The function call takes up space at the top of the call stack as soon as the recursive function is called. The function calling itself repeatedly takes up space in the call stack by stacking its calls behind them. The graphic below helps us comprehend the call stack.

Factorial() returns 1 when it is called with an argument of 0, after which all other methods return the necessary values and are removed from the call stack.

## Iterative Method to Find the Factorial of the Number in Java

In the iterative method:

- Declare the variable res, and set its initial value to 1.
- Run for a loop now, going from 1 to N. Multiply the res variable by the loop counter each time we execute the loop.
- The outcome of the loop execution will then be saved in the res variable.

### Code Implementation Find the Factorial of the Number using Loops in Java

class LinearFactorialMethod { public static void main(String[] args) { int res = 1, N = 10; for (int i = 1; i <= N; i++) { res *= i; } System.out.println("Factorial of the number 10 is: " + res); } }

**Output**

`Factorial of the number 10 is: 3628800`

## Comparing Linear and Recursive Methods

Based on time and space complexity, let’s distinguish between the recursive and iterative methods.

Iterative and recursive procedures both require O(N) time, according to a comparison of their time complexity.

### Difference lies in the Space Complexity

The iterative technique uses O(1) constant space for space complexity, whereas the recursive method uses O(N) memory space. This results from O(N) recursive method calls that fill up order N space in the call stack.

**Conclusion**

Calculating the factorial of a number using recursion in Java is a straightforward and efficient approach. Recursion simplifies the problem-solving process by breaking down the factorial calculation into smaller, manageable steps. However, it’s important to ensure that the base condition is correctly defined to prevent infinite recursion and stack overflow errors. Understanding and implementing recursive functions like this one is a fundamental skill for any programmer, as it helps in solving complex problems with elegant solutions.
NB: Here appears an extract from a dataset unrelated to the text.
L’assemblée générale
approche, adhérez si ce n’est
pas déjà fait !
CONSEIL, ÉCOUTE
## FAQ related to Find the Factorial of the Number using Recursion in Java

**1. What is a factorial, and how is it calculated?**

A factorial of a non-negative integer

n is the product of all positive integers less than or equal to n. It is denoted as n!. For example, 5!=5×4×3×2×1=120.
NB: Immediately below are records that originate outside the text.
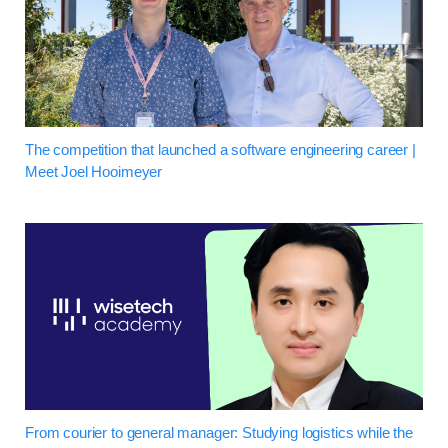
The competition that launched a software engineering career |
Meet Joel Hooimeyer
From courier to general manager: Studying logistics while the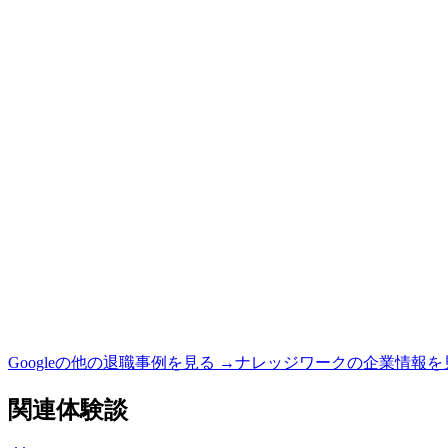
Google
の他の退職事例を見る →
ナレッジワーク
の企業情報を
関連体験談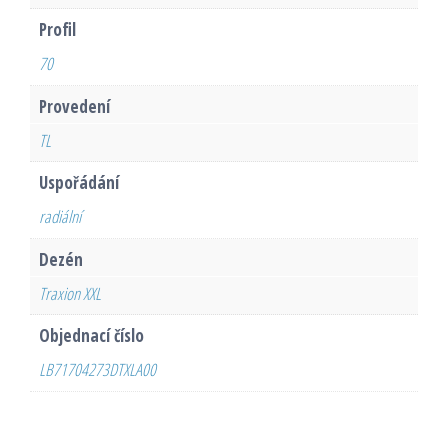
Profil
70
Provedení
TL
Uspořádání
radiální
Dezén
Traxion XXL
Objednací číslo
LB71704273DTXLA00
**2. What is recursion in programming?**

Recursion is a programming technique where a function calls itself to solve smaller instances of the same problem until a base condition is met.

**3. How does recursion help in finding the factorial of a number?**

Recursion simplifies the factorial calculation by reducing the problem to smaller sub-problems.

**4. What are the risks of using recursion?**

If not implemented correctly, recursion can lead to infinite loops and stack overflow errors, especially if the base condition is not well-defined or the recursive calls are too deep.

**5. Can the factorial of a number be found without using recursion?**

Yes, the factorial can also be calculated iteratively using loops, which can be more efficient in terms of memory usage, as it avoids the overhead associated with multiple function calls in recursion.